The secret is in the tests. Every time you break the site you add a new test to make sure it never happens again. As long as you run the tests on parallel you can add virtually unlimited number of tests.
We push to production constantly throughout the day, whenever a new feature, fix, or update is finished and the developer is confident that it works (and the unit tests pass). We have a system set up to do one-click (well, four-click) deployments to all of our servers, plus rolling graceful restarts and point-in-time rollbacks or specific-commit deploys.
We do double-digit deploys daily and as we get more developers that number increases. We did 30 deploys yesterday, and >300 in September, and the amount of time, trouble, and frustration it's saved us is immeasurable.
Sounds like a really great processes and I bet it was worth investing in. When we get to the scale of having enough dev power to do this, while also innovating on the core, certainly! Thanks for sharing.
You don't need "sophisticated testing frameworks" to validate code quality. TDD should be caked into your culture. Even if it's not as detailed as some larger companies.
Pushing code to production should be an automated task that anyone can setup these days using something as simple as Fabric. Heck, code in reverse release scripts too.
And if you have few boxes in your farm/lb then push to half of them, monitor and if all good push to the rest. You should have 0 downtime in this model. Even with 2 instances under a load balancer.
All this requires some initial time expenditure but over the long term saves you a ton of time, headaches, lost sleep etc and allows you to push at anytime of the day.
I definitely agree on the long-term benefits. At the moment, I think we are still changing too many things too fast to keep a non-core set of tests. We are actually using our friends from RainforestQA to do a bulk of testing, which has been really helpful, but some things still fall through the cracks. Like an ajax script failing due to a new caching implementation, that only starts to fail after enough events have taken place. That's when it's really helpful to know that a large number of your users is offline, and they are not all going to trip up at the same time.
Two big companies I've worked have generally followed the same progression of deployment times:
Stage One: Right after work on Friday (until some big client that files all their payments on Friday afternoon complains.)
Stage Two: Late on Friday night (until problems arise and all but one of the mainframe admins have gone camping for the weekend.)
Stage Three: Late on Thursday night (until problems arise the next morning and half of the DBA's are on vacation and the other half are "working from home")
Stage Four: Late on Wednesday night (until problems arise that take the system down for 18 hours and impact clients on Thursday morning.)
I worked at a company that had a policy of no changes to production on Fridays, unless our service was completely down and we were losing people's money.
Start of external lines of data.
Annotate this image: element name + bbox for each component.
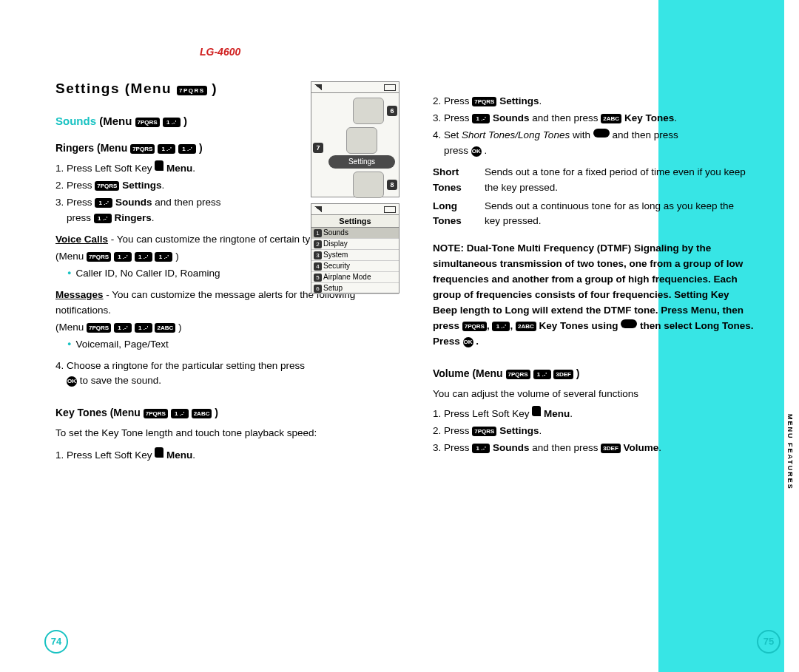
step-text: 3. Press 1 .-' Sounds and then press 2AB… bbox=[433, 111, 755, 126]
key-7-icon: 7PQRS bbox=[472, 427, 496, 436]
key-1-icon: 1 .-' bbox=[158, 144, 175, 154]
key-7-icon: 7PQRS bbox=[87, 252, 111, 262]
key-1-icon: 1 .-' bbox=[135, 252, 152, 262]
key-7-icon: 7PQRS bbox=[135, 118, 160, 127]
key-3-icon: 3DEF bbox=[553, 370, 573, 379]
nav-key-icon bbox=[621, 319, 637, 328]
long-tones-text: Sends out a continuous tone for as long … bbox=[485, 197, 755, 231]
bullet-item: Voicemail, Page/Text bbox=[67, 337, 374, 353]
header-model-left: LG-4600 bbox=[200, 44, 240, 61]
menu-path: (Menu 7PQRS 1 .-' 1 .-' 2ABC ) bbox=[55, 320, 374, 336]
ok-key-icon: OK bbox=[463, 337, 473, 347]
volume-desc: You can adjust the volume of several fun… bbox=[433, 387, 755, 402]
key-7-icon: 7PQRS bbox=[506, 370, 530, 379]
nav-key-icon bbox=[593, 129, 610, 138]
key-1-icon: 1 .-' bbox=[472, 114, 490, 123]
volume-heading: Volume (Menu 7PQRS 1 .-' 3DEF ) bbox=[433, 366, 755, 382]
key-1-icon: 1 .-' bbox=[114, 252, 132, 262]
side-section-label: MENU FEATURES bbox=[784, 414, 795, 490]
step-text: 2. Press 7PQRS Settings. bbox=[433, 424, 755, 439]
step-text: 1. Press Left Soft Key Menu. bbox=[433, 406, 755, 422]
key-7-icon: 7PQRS bbox=[130, 144, 155, 154]
key-2-icon: 2ABC bbox=[516, 322, 536, 331]
keytones-desc: To set the Key Tone length and touch ton… bbox=[55, 426, 374, 441]
key-1-icon: 1 .-' bbox=[171, 409, 189, 418]
dtmf-note: NOTE: Dual-Tone Multi Frequency (DTMF) S… bbox=[433, 241, 755, 349]
tones-table: Short Tones Sends out a tone for a fixed… bbox=[433, 163, 755, 231]
key-1-icon: 1 .-' bbox=[533, 370, 551, 379]
key-1-icon: 1 .-' bbox=[178, 144, 196, 154]
header-model-right: LG-4600 bbox=[562, 44, 603, 61]
ok-key-icon: OK bbox=[67, 376, 77, 387]
phone-screenshot-icons: 6 7 Settings 8 bbox=[311, 81, 400, 197]
key-2-icon: 2ABC bbox=[601, 114, 621, 123]
key-7-icon: 7PQRS bbox=[144, 409, 168, 418]
key-2-icon: 2ABC bbox=[192, 409, 212, 418]
key-7-icon: 7PQRS bbox=[95, 181, 119, 191]
key-1-icon: 1 .-' bbox=[163, 118, 181, 127]
right-column: 2. Press 7PQRS Settings. 3. Press 1 .-' … bbox=[433, 92, 755, 458]
short-tones-text: Sends out a tone for a fixed period of t… bbox=[485, 163, 755, 197]
softkey-icon bbox=[155, 447, 163, 458]
key-7-icon: 7PQRS bbox=[87, 323, 111, 333]
key-7-icon: 7PQRS bbox=[462, 322, 487, 331]
phone-screenshot-list: Settings 1Sounds 2Display 3System 4Secur… bbox=[311, 203, 400, 293]
key-1-icon: 1 .-' bbox=[94, 214, 112, 223]
step-text: 4. Set Short Tones/Long Tones with and t… bbox=[433, 128, 755, 159]
key-1-icon: 1 .-' bbox=[472, 444, 490, 453]
step-text: 4. Choose a ringtone for the particular … bbox=[55, 359, 374, 390]
step-text: 2. Press 7PQRS Settings. bbox=[433, 94, 755, 109]
left-column: Settings (Menu 7PQRS ) Sounds (Menu 7PQR… bbox=[55, 70, 374, 465]
softkey-icon bbox=[155, 160, 163, 171]
step-text: 3. Press 1 .-' Sounds and then press 3DE… bbox=[433, 441, 755, 456]
key-1-icon: 1 .-' bbox=[135, 323, 152, 333]
key-7-icon: 7PQRS bbox=[177, 86, 207, 95]
key-1-icon: 1 .-' bbox=[155, 252, 172, 262]
page-number-right: 75 bbox=[757, 630, 781, 654]
key-1-icon: 1 .-' bbox=[114, 323, 132, 333]
key-2-icon: 2ABC bbox=[155, 323, 175, 333]
key-1-icon: 1 .-' bbox=[492, 322, 510, 331]
key-7-icon: 7PQRS bbox=[472, 97, 496, 106]
ok-key-icon: OK bbox=[471, 146, 482, 157]
softkey-icon bbox=[532, 406, 541, 416]
step-text: 1. Press Left Soft Key Menu. bbox=[55, 447, 374, 464]
key-3-icon: 3DEF bbox=[601, 444, 620, 453]
page-number-left: 74 bbox=[44, 630, 68, 654]
keytones-heading: Key Tones (Menu 7PQRS 1 .-' 2ABC ) bbox=[55, 405, 374, 421]
short-tones-label: Short Tones bbox=[433, 163, 485, 197]
key-1-icon: 1 .-' bbox=[95, 198, 112, 208]
long-tones-label: Long Tones bbox=[433, 197, 485, 231]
Given that it was the sort of place where one developer didn't have access to deploy code and had to go walk a senior developer through making the changes by hand (and we didn't use a revision control system), that was probably an optimal circumstance.
So basically, they got to the point where everyone knew that Friday after work was _the_ time, and it was your job as a user to avoid that timeframe? Not ideal, but I see it working well, especially for banks.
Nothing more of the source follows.